Bien sûr, les choses demandent des aménagements. Pour certaines matières, des intervenants venus de l’Institut Paul-Cézanne doublent les cours donnés par les professeurs de la Segpa. L’essentiel est tout de même qu’Antoine, Anthony et les deux David mènent, cette année, une vie de collégien quasi-normale au milieu de leurs camarades de 4e. Sans doute une bonne façon de laisser un peu de côté leur handicap.
« Depuis quinze ans, nous allons de plus en plus vers une intégration des sourds dans les collèges et lycées, fait remarquer Jean-Louis Salles. Le directeur-général de l’association Le Parc, qui gère l’établissement Paul-Cézanne, évalue à 70 % la proportion des élèves qui suivent ce processus. « C’est un accueil qui ne se fait pas à n’importe quel prix, précise-t-il, nous avons des besoins spécifiques ; nous les avons trouvés ici, avec, en prime, des partenaires accueillants, motivés et efficaces. »

Une large intégration

Et tout le monde y trouve son compte. Christian Le Goff, le proviseur du collège des Cotterêts rappelle que « ce regard que nous tournons vers les autres sert aussi à nous transformer. » Il faut noter que les élèves de la classe accueillante font preuve de « beaucoup d’attentions et de sollicitude envers leurs camarades malentendants. » Et, paradoxalement, peut-être que la qualité d’écoute générale de la classe s’en ressent.

Cet exemple d’intégration réussie ne pouvait que réjouir Marie-Thérèse Boisseau.

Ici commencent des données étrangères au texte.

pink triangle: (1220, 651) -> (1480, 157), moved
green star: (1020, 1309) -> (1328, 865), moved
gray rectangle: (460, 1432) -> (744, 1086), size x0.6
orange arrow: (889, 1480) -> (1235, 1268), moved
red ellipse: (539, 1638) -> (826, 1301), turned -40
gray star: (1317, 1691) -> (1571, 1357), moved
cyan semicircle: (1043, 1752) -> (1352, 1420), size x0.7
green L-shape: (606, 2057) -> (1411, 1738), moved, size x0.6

Elle se prononce une fois de plus pour « L’intégration la plus large possible, à quel qu’âge de la vie que ce soit. Les instituts médico-éducatifs complète-t-elle, doivent être réservés aux enfants très lourdement handicapés » La secrétaire d’État a réitéré sa volonté de poursuivre dans cette voie, une loi sur le thème devrait d’ailleurs être votée l’an prochain.